▶ [Supplied entries]
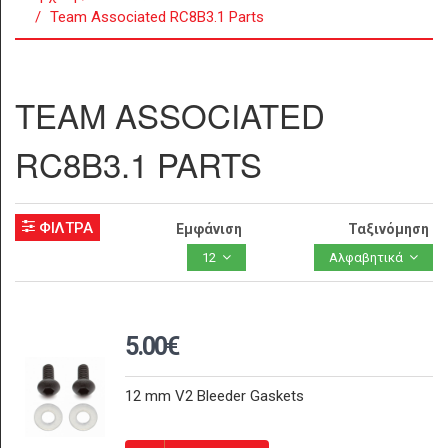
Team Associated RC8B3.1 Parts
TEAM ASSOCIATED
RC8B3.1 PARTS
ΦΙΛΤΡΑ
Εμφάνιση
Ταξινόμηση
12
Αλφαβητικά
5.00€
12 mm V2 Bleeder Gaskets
---
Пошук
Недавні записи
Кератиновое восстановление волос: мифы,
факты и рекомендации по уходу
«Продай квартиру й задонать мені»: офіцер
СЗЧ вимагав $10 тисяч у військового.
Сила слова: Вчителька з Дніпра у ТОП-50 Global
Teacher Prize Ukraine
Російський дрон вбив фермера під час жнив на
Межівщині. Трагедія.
* * *
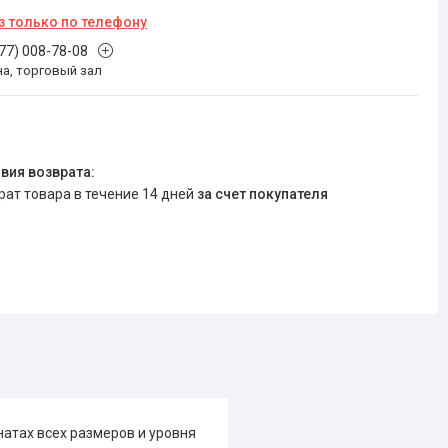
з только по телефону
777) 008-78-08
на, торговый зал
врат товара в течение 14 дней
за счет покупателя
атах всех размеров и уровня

▶ [Exercise] Beginning with the line that has "Team Associated RC8B3.1 Parts" and ending with the line that has "12 mm V2 Bleeder Gaskets", set down the lines above exactly and include no others.

▶ [Task solution]
Team Associated RC8B3.1 Parts
TEAM ASSOCIATED
RC8B3.1 PARTS
ΦΙΛΤΡΑ
Εμφάνιση
Ταξινόμηση
12
Αλφαβητικά
5.00€
12 mm V2 Bleeder Gaskets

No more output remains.